Saturday Night Sluice
Published 16 December 2007
Hi! You've stumbled upon a blog post by a guy named Ryan. I'm not that guy anymore, but I've left his posts around because cool URIs don't change and to remind me how much I've learned and grown over time.
Ryan was a well-meaning but naïve and priviledged person. His views don't necessarily represent the views of anyone.
The world seems more silent tonight, more full of echoes. Perhaps its because I just saw No Country of Old Men. Perhaps because I haven’t touched another human being—apart from a handshake—in almost three weeks. Maybe I’m getting too old to be immune to dinner and a movie for one. Regardless, the night feels off.
The cat is staring at me. She’s sitting at the desk trying to get my attention. Maybe she can smell the imbalance in my brain chemicals. Cats are more observant than most give them credit.
People are generally predictable, I guess. At least you can count on a few things. Greed. Fear. And the desire to be helpful and kind, baring the precedence of the first two. I’m not sure I can chalk that up to a positive or a negative. Maybe I’ll be able to in the morning.
I’m not sure why I don’t trust people. Why I think the teaman miscalibrated his scale before showing me the measure. Why I tell myself it’s illogical and unreasonable to cringe when people of different hues pass me in the dark, but that doesn’t stop me from cringing.
Every once in a while I’m possessed with the desire to join the military. Lately it’s been more of a lamentation that I didn’t when I was young enough; it’s terrifying to feel like you are too old for things, even if they are trivial. The desire to join or to have joined the military or the police or whatever must come from some desire to be brainwashed. Or maybe just to have a set of procedures to handle most situations determined by someone else.

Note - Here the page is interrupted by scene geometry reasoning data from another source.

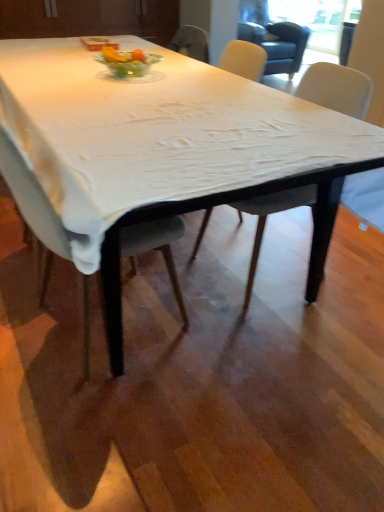 The height and width of the screenshot is (512, 384). Identify the location of free space to the left of clear glass bowl at center. (66, 76). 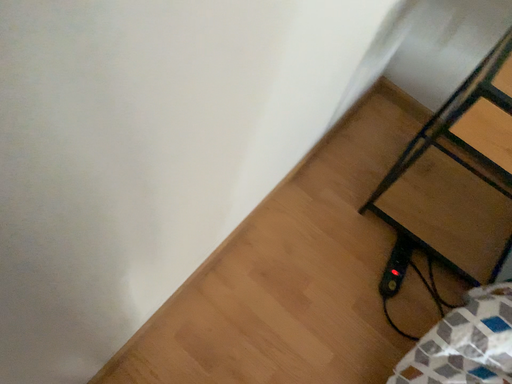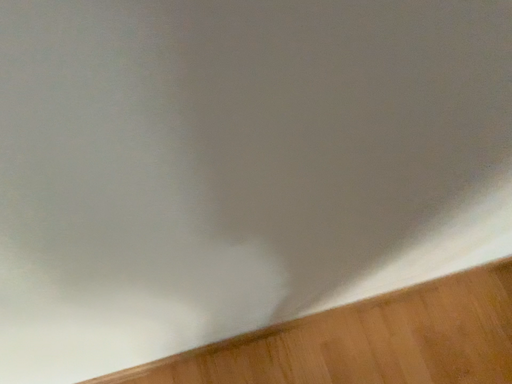 Question: Which way did the camera rotate in the video?

Choices:
 (A) rotated upward
 (B) rotated downward

Answer: (A) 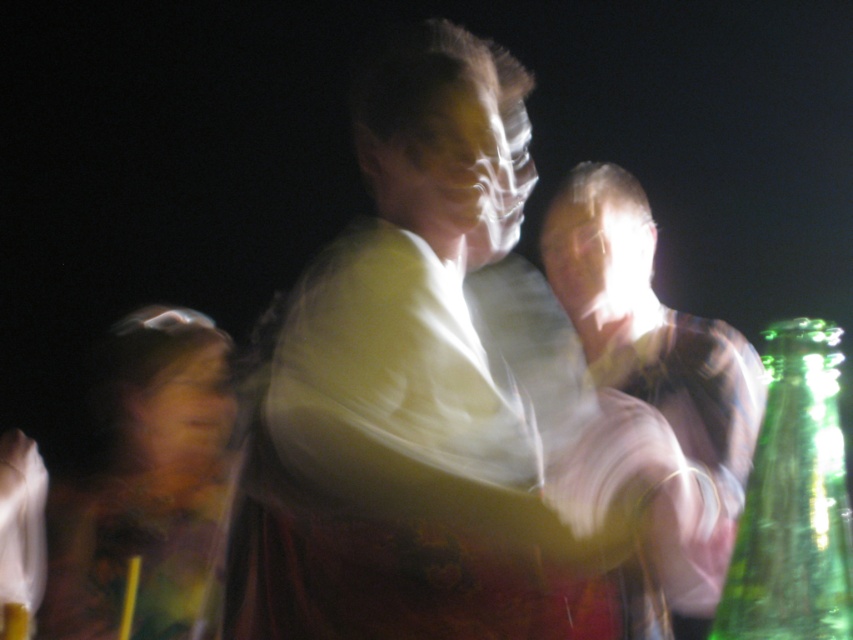 What do you see at coordinates (436, 404) in the screenshot?
I see `white matte shirt at center` at bounding box center [436, 404].

Does white matte shirt at center have a larger size compared to matte white shirt at center?

No.

Who is more distant from viewer, (282, 496) or (650, 321)?

The point (650, 321) is behind.

The width and height of the screenshot is (853, 640). I want to click on white matte shirt at center, so click(x=436, y=404).

Identify the location of matte floral dress at lower left. Image resolution: width=853 pixels, height=640 pixels. (144, 483).

Is matte floral dress at lower left taller than matte white shirt at center?

Incorrect, matte floral dress at lower left's height is not larger of matte white shirt at center's.

Identify the location of matte floral dress at lower left. (144, 483).

I want to click on matte floral dress at lower left, so click(144, 483).

Who is shorter, matte white shirt at center or green glass bottle at right?

green glass bottle at right is shorter.

Locate an element on the screen. matte white shirt at center is located at coordinates (659, 371).

Find the location of a particular element. matte white shirt at center is located at coordinates (659, 371).

Locate an element on the screen. Image resolution: width=853 pixels, height=640 pixels. matte white shirt at center is located at coordinates (659, 371).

It’s like walking across into a pitch-dark room. You have a general idea of the direction you have to go, but did you leave something on the floor in your path? Did you miscalculate the angle to the door. Is there someone waiting in the darkness?

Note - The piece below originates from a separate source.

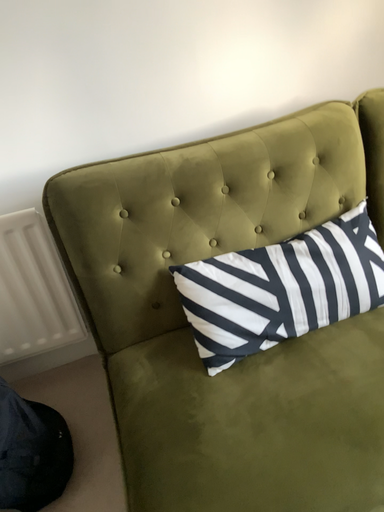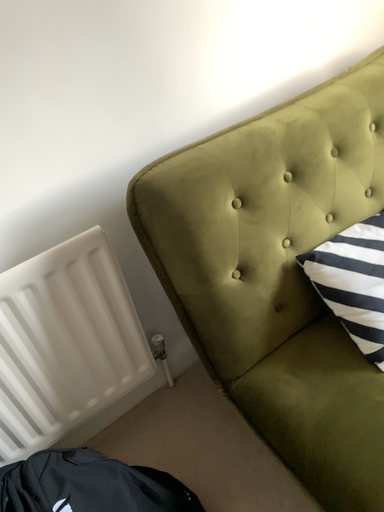 Question: How did the camera likely rotate when shooting the video?

Choices:
 (A) rotated left
 (B) rotated right

Answer: (B)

The last flight I took, the girl next to me slept on my arm after two hours of jostling the entire aisle trying to get comfortable. I spent the first hour annoyed and the second hour trying to figure out how to offer my shoulder to her without sounding creepy. She fell asleep instantly, allowing me to do so as well. When the plane landed, we both went different ways—I don’t even know her name. I was left with this odd feeling like I had done something wrong, like those mornings in college when you’d peer through the hangover and try to piece together the night before sorting out to whom you owe apologies.
In Hotel Rwanda, the main character repeats that “family is the most important thing.” He’s right, although I’ve been trying to sort out exactly why and I can’t. Perhaps it’s an instinctual thing, like how mice with genetically altered noses don’t fear cats. I’m 2000 miles away from my family. For a job. And for some reason that’s a thing acceptable in our culture.
Back to shaking hands. It’s such a strange cultural norm. When it started, it was a sign of peace: “Look, here’s my empty sword hand. You can trust me because I cannot stab you with it extended so.” Yet today, I think it serves the opposite function. A perfunctory handshake is a way of saying, “we’ve touched, that’s close enough.”
And now that I’ve extended my hand, I believe I’ll retreat again. Make my self a cup of tea and follow that up with a glass of wine. Were I addicted to cigarettes, that would probably follow. Sleep will come, dreamless, and lead to another day of waiting a bus stop for a line to an uncertain destination which might not come and I’ve no fare in my pocket if it does.